*** Opening of Extracted entries ***

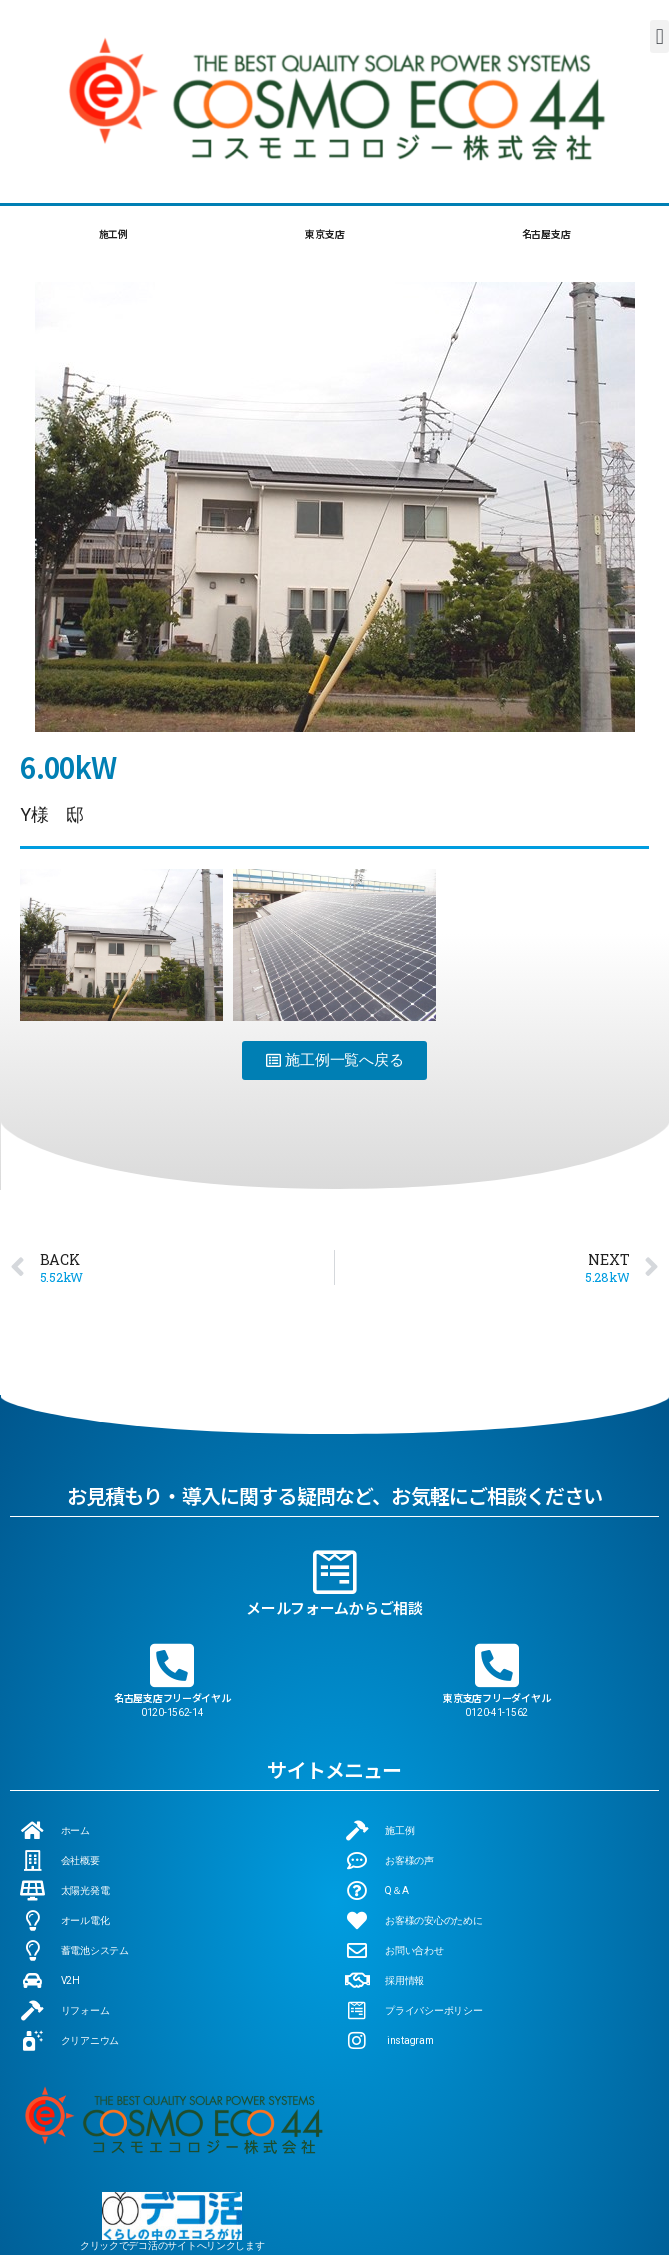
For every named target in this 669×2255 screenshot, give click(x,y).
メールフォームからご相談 (334, 1555)
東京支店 (324, 233)
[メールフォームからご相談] (335, 1520)
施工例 (113, 233)
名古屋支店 (546, 233)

*** Close of Extracted entries ***

- **What the exercise asks**
Please repeat the records above exactly, omitting any pictures they contain.

- **Solution**
For every named target in this 669×2255 screenshot, give click(x,y).
メールフォームからご相談 (334, 1555)
東京支店 (324, 233)
[メールフォームからご相談] (335, 1520)
施工例 (113, 233)
名古屋支店 (546, 233)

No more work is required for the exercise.